Wednesday, January 11, 2012

Flirting with bird flu

Tempting fate is never wise; tempting a flu pandemic is downright foolish. Yet, it is impossible for scientists to understand influenza or create vaccines without at least some risk. The question, then, is what level of risk is acceptable.

On Dec. 20, 2011, the American authorities said they had asked the world's leading scientific journals to withhold research on the matter.

The request, to Science (an American publication) and Nature (a British one) is unusual. But so is the research in question. Two separate teams, led by Yoshihiro Kawaoka at the University of WisconsinMadison and Ron Fouchier at Erasmus Medical Center in Rotterdam, Netherlands, have tinkered with H5N1, otherwise known as bird flu.
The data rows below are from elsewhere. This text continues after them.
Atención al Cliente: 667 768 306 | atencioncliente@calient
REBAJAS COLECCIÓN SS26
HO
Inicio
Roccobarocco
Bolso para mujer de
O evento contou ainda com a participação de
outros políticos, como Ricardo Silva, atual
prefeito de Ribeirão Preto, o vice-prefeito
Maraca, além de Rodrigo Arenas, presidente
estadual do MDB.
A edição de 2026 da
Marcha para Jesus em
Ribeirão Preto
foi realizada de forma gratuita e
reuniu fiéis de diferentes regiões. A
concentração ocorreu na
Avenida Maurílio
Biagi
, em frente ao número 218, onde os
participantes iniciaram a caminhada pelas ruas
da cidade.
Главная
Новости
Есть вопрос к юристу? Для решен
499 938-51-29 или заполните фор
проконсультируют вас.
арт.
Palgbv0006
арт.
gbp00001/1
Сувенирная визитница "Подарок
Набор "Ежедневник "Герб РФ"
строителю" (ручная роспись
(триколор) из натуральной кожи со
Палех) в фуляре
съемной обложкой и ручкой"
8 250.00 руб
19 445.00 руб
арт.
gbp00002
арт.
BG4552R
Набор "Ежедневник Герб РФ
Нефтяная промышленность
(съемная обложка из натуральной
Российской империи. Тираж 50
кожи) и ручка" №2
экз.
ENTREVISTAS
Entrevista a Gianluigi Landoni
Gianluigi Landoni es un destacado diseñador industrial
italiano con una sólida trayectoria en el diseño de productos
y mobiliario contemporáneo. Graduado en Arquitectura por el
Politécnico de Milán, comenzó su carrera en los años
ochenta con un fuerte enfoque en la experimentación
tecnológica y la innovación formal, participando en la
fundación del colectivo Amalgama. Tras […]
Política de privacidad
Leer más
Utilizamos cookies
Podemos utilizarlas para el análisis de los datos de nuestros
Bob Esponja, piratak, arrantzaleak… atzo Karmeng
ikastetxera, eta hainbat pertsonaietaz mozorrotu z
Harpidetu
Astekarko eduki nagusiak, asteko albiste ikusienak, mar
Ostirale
The resulting strains are dramatically more dangerous.

According to the World Health Organization, bird flu has killed more than 330 people since 2003. That is a staggering 60 per cent of the 570-odd cases recorded worldwide in that period. (The actual fatality rate may be lower since non-fatal cases of bird flu are more likely to escape detection than fatal ones.) The Spanish flu of 1918-20, which infected 500 million people, claimed the lives of no more than one in five sufferers.
H5N1's toll would certainly have been greater than hundreds had it not been for an important limitation: Unlike its Spanish sister, it is not easily transmitted to humans, or between them. But if the virus ever evolved to hop nimbly from person to person, it too could wreak a pandemic.
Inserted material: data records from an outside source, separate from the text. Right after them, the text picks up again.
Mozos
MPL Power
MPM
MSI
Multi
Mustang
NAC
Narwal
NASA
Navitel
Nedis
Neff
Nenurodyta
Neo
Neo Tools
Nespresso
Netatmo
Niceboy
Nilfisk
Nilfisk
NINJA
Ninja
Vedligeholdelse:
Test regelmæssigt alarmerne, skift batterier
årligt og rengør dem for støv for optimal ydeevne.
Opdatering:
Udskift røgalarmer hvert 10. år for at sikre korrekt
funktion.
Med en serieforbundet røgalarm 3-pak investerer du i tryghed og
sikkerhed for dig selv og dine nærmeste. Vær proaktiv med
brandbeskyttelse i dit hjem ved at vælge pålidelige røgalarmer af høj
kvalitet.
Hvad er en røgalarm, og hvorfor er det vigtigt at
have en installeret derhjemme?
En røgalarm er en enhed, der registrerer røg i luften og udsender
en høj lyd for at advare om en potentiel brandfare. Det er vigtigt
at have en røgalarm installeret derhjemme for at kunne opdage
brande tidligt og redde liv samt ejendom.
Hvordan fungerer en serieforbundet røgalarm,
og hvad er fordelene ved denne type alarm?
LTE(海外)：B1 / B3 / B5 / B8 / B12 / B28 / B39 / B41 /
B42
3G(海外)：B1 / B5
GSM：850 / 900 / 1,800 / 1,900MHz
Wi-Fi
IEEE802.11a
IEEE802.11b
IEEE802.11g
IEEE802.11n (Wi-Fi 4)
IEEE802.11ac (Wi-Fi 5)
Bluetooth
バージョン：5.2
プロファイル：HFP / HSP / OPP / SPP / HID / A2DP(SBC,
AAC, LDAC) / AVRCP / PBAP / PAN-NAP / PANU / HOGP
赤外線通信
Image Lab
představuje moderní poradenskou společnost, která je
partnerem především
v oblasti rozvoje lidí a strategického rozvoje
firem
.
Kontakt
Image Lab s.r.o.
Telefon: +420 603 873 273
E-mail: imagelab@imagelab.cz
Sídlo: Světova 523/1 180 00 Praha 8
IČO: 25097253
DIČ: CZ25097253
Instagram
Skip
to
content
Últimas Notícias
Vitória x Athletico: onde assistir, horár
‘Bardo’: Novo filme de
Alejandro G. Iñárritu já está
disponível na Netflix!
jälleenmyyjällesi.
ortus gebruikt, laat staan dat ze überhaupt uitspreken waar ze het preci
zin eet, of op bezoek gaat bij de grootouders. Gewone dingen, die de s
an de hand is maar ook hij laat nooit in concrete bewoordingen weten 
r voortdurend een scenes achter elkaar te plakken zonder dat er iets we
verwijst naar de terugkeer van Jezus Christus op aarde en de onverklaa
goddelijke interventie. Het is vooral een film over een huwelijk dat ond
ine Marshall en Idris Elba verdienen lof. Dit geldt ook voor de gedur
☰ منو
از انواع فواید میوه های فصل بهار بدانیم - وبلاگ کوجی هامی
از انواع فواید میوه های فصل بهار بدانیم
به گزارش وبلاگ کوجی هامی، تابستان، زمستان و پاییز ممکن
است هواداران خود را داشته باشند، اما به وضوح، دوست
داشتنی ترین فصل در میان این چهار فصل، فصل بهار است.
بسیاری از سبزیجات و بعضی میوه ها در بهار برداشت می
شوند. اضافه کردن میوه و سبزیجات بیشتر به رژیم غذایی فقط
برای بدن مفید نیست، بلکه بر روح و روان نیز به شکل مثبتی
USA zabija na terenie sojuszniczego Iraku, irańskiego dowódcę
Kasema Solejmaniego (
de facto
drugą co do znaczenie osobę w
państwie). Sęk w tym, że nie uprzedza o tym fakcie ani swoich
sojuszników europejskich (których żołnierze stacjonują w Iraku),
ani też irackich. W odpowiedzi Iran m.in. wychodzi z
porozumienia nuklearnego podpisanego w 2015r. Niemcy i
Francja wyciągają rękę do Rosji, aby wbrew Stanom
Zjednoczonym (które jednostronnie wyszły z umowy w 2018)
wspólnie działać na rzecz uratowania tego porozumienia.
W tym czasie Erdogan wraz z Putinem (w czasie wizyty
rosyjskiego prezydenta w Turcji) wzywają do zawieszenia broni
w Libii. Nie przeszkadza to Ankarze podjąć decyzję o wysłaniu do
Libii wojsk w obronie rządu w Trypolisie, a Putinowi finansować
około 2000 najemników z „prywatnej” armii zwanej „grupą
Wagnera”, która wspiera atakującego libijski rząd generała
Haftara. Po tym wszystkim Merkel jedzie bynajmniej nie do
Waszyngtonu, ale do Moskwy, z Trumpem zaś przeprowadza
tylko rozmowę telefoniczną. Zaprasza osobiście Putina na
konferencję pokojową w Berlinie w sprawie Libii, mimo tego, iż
That evolution has now occurred, helped by the researchers in Madison and Rotterdam. Each team engineered the virus so that it could be transmitted through the air from ferret to ferret (ferrets, surprisingly, are good proxies for humans). Details of both studies are still under wraps, but a paper Fouchier presented in September at a virology conference in Malta outlined his team's approach.